# Hotel near Madrid with Dogs



## steven1975 (Aug 11, 2009)

Hi

We will soon be driving from St Malo to CDS with 2 labradors. We will need to stop north of Madrid.

Does anybody know of any hotels / aparthotels that will accept dogs, preferably a room with it's own entrance from street for ease of walking and toilet.

We'll also have 2 kids with us :scared: This will probably be the longest 3 days of my life!

Steven


----------



## mrypg9 (Apr 26, 2008)

steven_matthews said:


> Hi
> 
> We will soon be driving from St Malo to CDS with 2 labradors. We will need to stop north of Madrid.
> 
> ...


You could be pleasantly surprised! I was dreading the three-day trip from Prague down here with Our Little Azor...OK, only one dog and no kids -only a grown-up one- but it all went smoothly. In fact, it was quite enjoyable.
We stopped in France and only one night in Spain, in a rather nice hotel in Tarragona, so I can't be of much practical help apart from asking the obvious question: have you googled 'dog-friendly hotels in Spain? 
People in Prague tended to think OLA was about to swallow them raw because of his size and muscular build - Czechs rarely walk dogs larger than Labs -; but in fact he's a big softy, as Jo can testify. We thought his size could be a problem here but we found the opposite: there aren't many RRs around and people were very curious, asked what breed he was, what did he eat (I'm always tempted to reply 'children and small furry creatures'). He had his bed and his favourite toys with him and he was extremely well-behaved.
I don't know about Spain as a whole but people round here are extremely dog-friendly.
Labs are gentle, well-behaved creatures as a rule -I'm sure yours are - and you may find the experience enjoyable.....when it's over.
My son kept a photographic record of the journey. We left Prague in ice and thick freezing fog, drove through snow in Germany, it got warmer as we got into Southern France and Northern Spain....then we hit about 3cm of fresh snow in the Granada region.....and it was warm and sunny when we eventually arrived at our destination.
I'll keep my fingers crossed for you.


----------



## steven1975 (Aug 11, 2009)

Thanks for the reply

Yes i've tried google, there are a few hotels that come up, however they all seem to be larger chains, I would prefer somewhere a bit smaller ideally in the campo.

I really do hope that it will be an adventure rather than a disaster, i'm trying to plan the journey to the last detail to make sure it is!
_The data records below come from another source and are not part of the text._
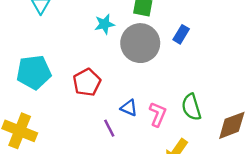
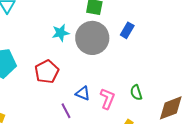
cyan star: (105, 24) -> (61, 33), moved
green semicircle: (191, 107) -> (136, 92), size x0.7

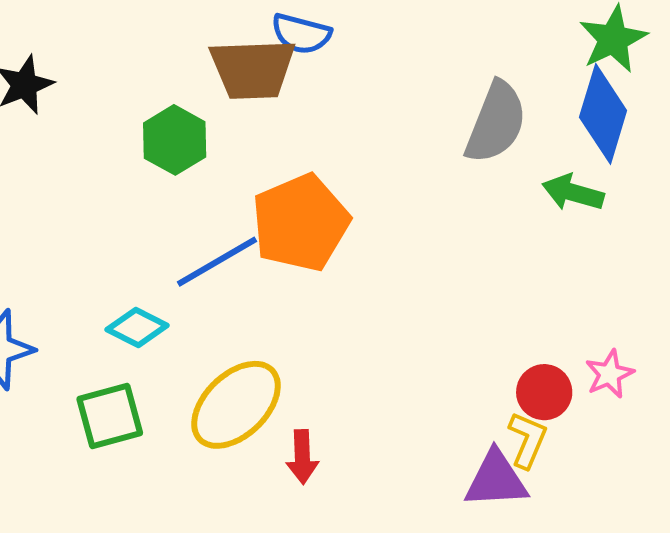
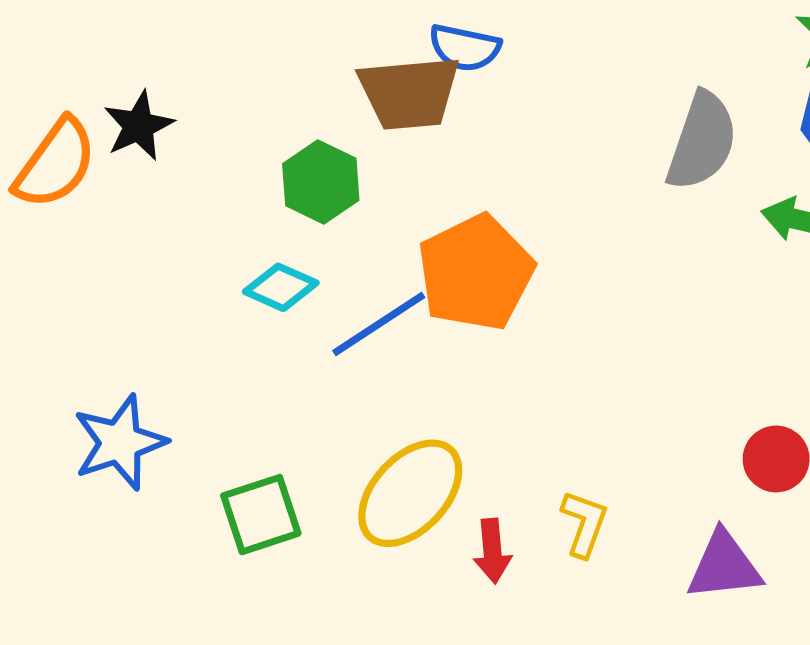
cyan diamond: (137, 327) -> (281, 287), moved
yellow L-shape: (528, 440) -> (584, 524), moved

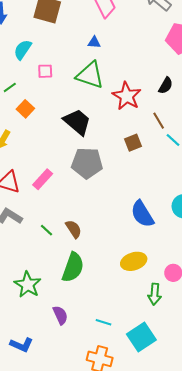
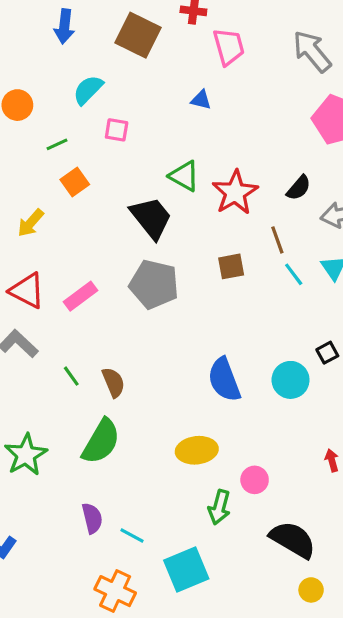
green triangle: (90, 75) -> (184, 176), moved, size x0.7
purple semicircle: (60, 315) -> (92, 518), moved

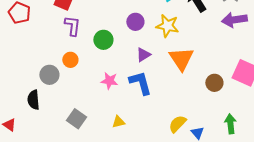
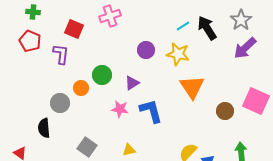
purple arrow: (234, 20) -> (245, 48), turned -35
purple L-shape: (72, 26) -> (61, 54), moved
green circle: (103, 40) -> (102, 75), moved
purple triangle: (143, 55) -> (132, 83), moved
The dogs are quite old so they should travel quite well, it's the 3 and 5 year old I'm more worried about!

Steven


----------



## Pesky Wesky (May 10, 2009)

steven_matthews said:


> Thanks for the reply
> 
> Yes i've tried google, there are a few hotels that come up, however they all seem to be larger chains, I would prefer somewhere a bit smaller ideally in the campo.
> 
> ...


Search this forum 'cos it's been asked before - this year I think!


----------



## jimenato (Nov 21, 2009)

http://www.expatforum.com/expats/spain-expat-forum-expats-living-spain/46147-somewhere-stay.html#post277455

I was particularly proud of my use of Google maps in this post.:lol:


----------



## blackirishgirl (Feb 20, 2009)

All of the IBIS Hotels accept dogs (and kids!)...give them a try. They're usually not expensive. There are 42 Ibis Hotels in Spain. http://www.ibishotel.com/gb/booking/hotels-list.shtml


----------